Despite Ayer Selectman Frank Maxant's recent comment that "the highest use of Vicksburg Square is as a brick quarry," the buildings there are protected from being torn down by their listing on the National Historic Register.
At a recent Devens Economic Analysis Team meeting, DEAT member Paul Green made similar comments to Maxant's.
"At the beginning [of the analysis of the economics of Trinity's Vicksburg Square proposal] all we heard was that 'we need to save the buildings,'" Green said.
Green said, however, that over the course of DEAT's investigation and analysis, the questions the team has asked have been "all about the people; we hardly talked about the buildings."
"We talked about the impact on schools, the rents, how [Trinity Financial] did their study," but very little was said about the buildings themselves, Green said. "Buildings have a life...a beginning, middle, and end, and when their purpose is fulfilled, you knock them down and put something else up," he said.

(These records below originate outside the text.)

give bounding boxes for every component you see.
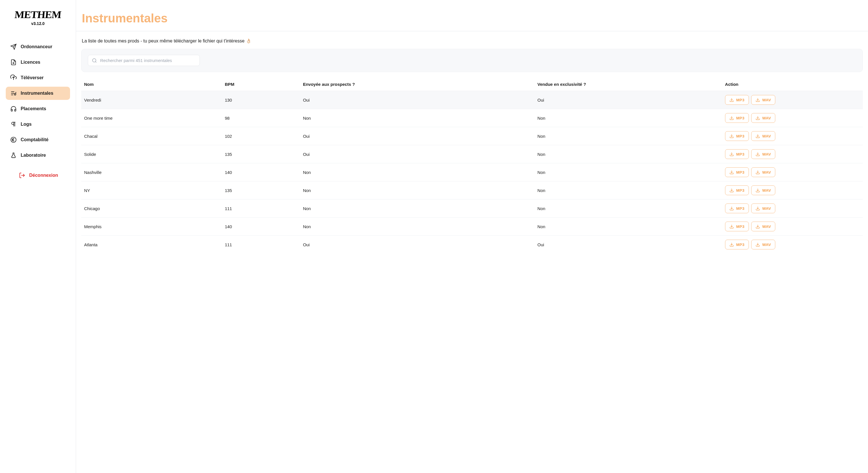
- download-label: WAV: [763, 152, 771, 156]
- table-row: Nashville140NonNonMP3WAV: [81, 163, 863, 181]
- download-mp3-button[interactable]: MP3: [725, 131, 749, 141]
- download-label: MP3: [736, 152, 745, 156]
- cell-sent: Oui: [300, 127, 534, 145]
- th-action: Action: [722, 78, 863, 91]
- sidebar-item-logs[interactable]: Logs: [6, 118, 70, 131]
- download-wav-button[interactable]: WAV: [751, 95, 776, 105]
- download-mp3-button[interactable]: MP3: [725, 185, 749, 195]
- download-wav-button[interactable]: WAV: [751, 149, 776, 159]
- download-wav-button[interactable]: WAV: [751, 113, 776, 123]
- download-wav-button[interactable]: WAV: [751, 131, 776, 141]
- cell-name: Vendredi: [81, 91, 222, 109]
- send-icon: [10, 43, 17, 50]
- download-mp3-button[interactable]: MP3: [725, 167, 749, 177]
- download-icon: [755, 188, 760, 193]
- cell-name: Solide: [81, 145, 222, 163]
- sidebar-item-placements[interactable]: Placements: [6, 102, 70, 115]
- download-label: WAV: [763, 207, 771, 211]
- svg-point-12: [92, 59, 96, 62]
- cell-bpm: 140: [222, 218, 300, 235]
- cell-action: MP3WAV: [722, 145, 863, 163]
- download-mp3-button[interactable]: MP3: [725, 203, 749, 213]
- sidebar-item-ordonnanceur[interactable]: Ordonnanceur: [6, 40, 70, 53]
- logout-button[interactable]: Déconnexion: [6, 169, 70, 182]
- sidebar-item-laboratoire[interactable]: Laboratoire: [6, 149, 70, 162]
- download-mp3-button[interactable]: MP3: [725, 149, 749, 159]
- download-label: WAV: [763, 98, 771, 102]
- cell-bpm: 140: [222, 163, 300, 181]
- download-mp3-button[interactable]: MP3: [725, 113, 749, 123]
- download-icon: [730, 170, 734, 175]
- download-icon: [730, 116, 734, 120]
- download-wav-button[interactable]: WAV: [751, 185, 776, 195]
- download-mp3-button[interactable]: MP3: [725, 240, 749, 249]
- logo-block: METHEM v3.12.0: [6, 9, 70, 26]
- download-label: MP3: [736, 188, 745, 193]
- cell-action: MP3WAV: [722, 109, 863, 127]
- download-icon: [730, 224, 734, 229]
- sidebar-item-label: Instrumentales: [21, 91, 53, 96]
- action-group: MP3WAV: [725, 185, 860, 195]
- table-row: Solide135OuiNonMP3WAV: [81, 145, 863, 163]
- download-label: WAV: [763, 188, 771, 193]
- download-mp3-button[interactable]: MP3: [725, 95, 749, 105]
- cloud-upload-icon: [10, 75, 17, 81]
- cell-sold: Non: [534, 163, 722, 181]
- download-icon: [730, 206, 734, 211]
- th-bpm: BPM: [222, 78, 300, 91]
- sidebar-item-licences[interactable]: Licences: [6, 56, 70, 69]
- cell-bpm: 111: [222, 235, 300, 254]
- download-wav-button[interactable]: WAV: [751, 167, 776, 177]
- paragraph-icon: [10, 121, 17, 127]
- download-wav-button[interactable]: WAV: [751, 240, 776, 249]
- cell-sold: Non: [534, 145, 722, 163]
- cell-bpm: 98: [222, 109, 300, 127]
- download-icon: [755, 152, 760, 156]
- nav-list: OrdonnanceurLicencesTéléverserInstrument…: [6, 40, 70, 162]
- download-icon: [755, 116, 760, 120]
- action-group: MP3WAV: [725, 222, 860, 231]
- search-card: [81, 49, 863, 72]
- download-mp3-button[interactable]: MP3: [725, 222, 749, 231]
- sidebar-item-label: Téléverser: [21, 75, 43, 81]
- download-icon: [755, 242, 760, 247]
- table-row: One more time98NonNonMP3WAV: [81, 109, 863, 127]
- action-group: MP3WAV: [725, 149, 860, 159]
- action-group: MP3WAV: [725, 113, 860, 123]
- download-label: MP3: [736, 243, 745, 247]
- th-sent: Envoyée aux prospects ?: [300, 78, 534, 91]
- cell-name: Chacal: [81, 127, 222, 145]
- table-body: Vendredi130OuiOuiMP3WAVOne more time98No…: [81, 91, 863, 254]
- svg-line-13: [95, 61, 96, 62]
- sidebar-item-tlverser[interactable]: Téléverser: [6, 71, 70, 84]
- logout-icon: [19, 172, 25, 179]
- cell-sold: Oui: [534, 91, 722, 109]
- app-logo: METHEM: [14, 9, 62, 21]
- action-group: MP3WAV: [725, 131, 860, 141]
- cell-sent: Non: [300, 181, 534, 199]
- download-wav-button[interactable]: WAV: [751, 222, 776, 231]
- download-icon: [730, 188, 734, 193]
- th-sold: Vendue en exclusivité ?: [534, 78, 722, 91]
- table-row: Memphis140NonNonMP3WAV: [81, 218, 863, 235]
- cell-name: One more time: [81, 109, 222, 127]
- page-title: Instrumentales: [76, 11, 868, 31]
- svg-point-7: [14, 94, 16, 95]
- download-label: WAV: [763, 170, 771, 175]
- cell-bpm: 111: [222, 199, 300, 218]
- cell-sold: Non: [534, 109, 722, 127]
- cell-action: MP3WAV: [722, 163, 863, 181]
- cell-sent: Oui: [300, 235, 534, 254]
- search-input[interactable]: [88, 55, 200, 66]
- page-subtitle: La liste de toutes mes prods - tu peux m…: [76, 31, 868, 49]
- cell-action: MP3WAV: [722, 127, 863, 145]
- cell-action: MP3WAV: [722, 181, 863, 199]
- th-name: Nom: [81, 78, 222, 91]
- cell-name: NY: [81, 181, 222, 199]
- sidebar-item-instrumentales[interactable]: Instrumentales: [6, 87, 70, 100]
- table-row: NY135NonNonMP3WAV: [81, 181, 863, 199]
- download-wav-button[interactable]: WAV: [751, 203, 776, 213]
- logout-label: Déconnexion: [29, 173, 58, 178]
- playlist-icon: [10, 90, 17, 96]
- sidebar-item-comptabilit[interactable]: Comptabilité: [6, 133, 70, 146]
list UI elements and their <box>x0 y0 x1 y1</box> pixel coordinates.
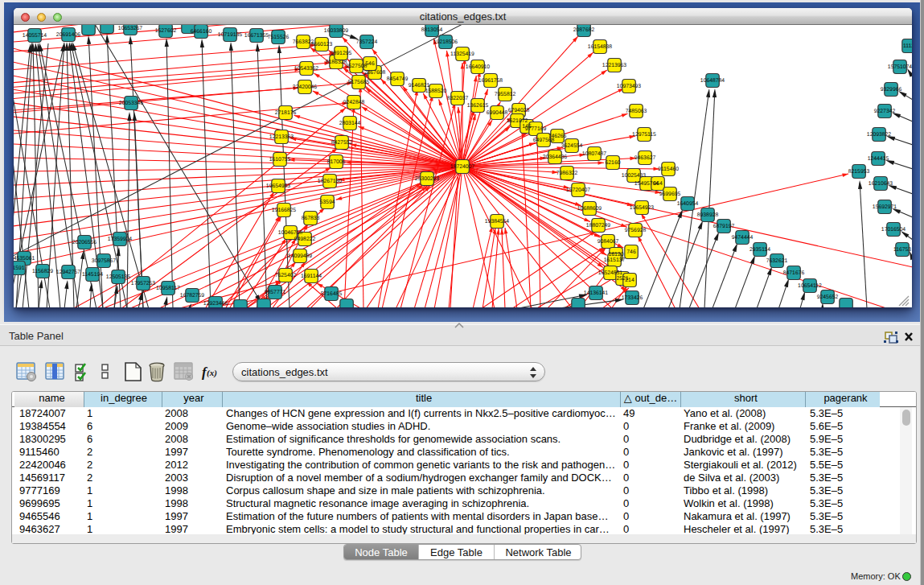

Peter Lowitt, Devens Enterprise Commission land use administrator/director, said, however, that Vicksburg Square is a National Historic Register building "protected by a programmatic agreement signed by the Department of Defense, MassDevelopment, and the Massachusetts Historic Commission, which enforces the agreement."
"The test," Lowitt said, is that "you've marketed the property and that there's no other feasible use for it before you're allowed to take anything down." He said that the Devens Enterprise Commission would have to get approval from the Massachusetts Historical Commission before they could do anything to Vicksburg Square.
Lowitt predicted that the historic Georgian revival buildings, constructed of red brick and steel with slate roofs, would deteriorate slowly.
"I've seen the sisters of these buildings on Corregidor Island in the Philippines; they were designed to take direct hits from bombs. They are very solidly built," Lowitt said.
Vicksburg Square is listed in the National Register of Historic Places, the federal list of districts, sites, buildings, structures and objects that have been determined significant in American history, architecture, archaeology, engineering and culture. The Massachusetts Historical Commission is the agency responsible for administering historic preservation funds and programs for the state.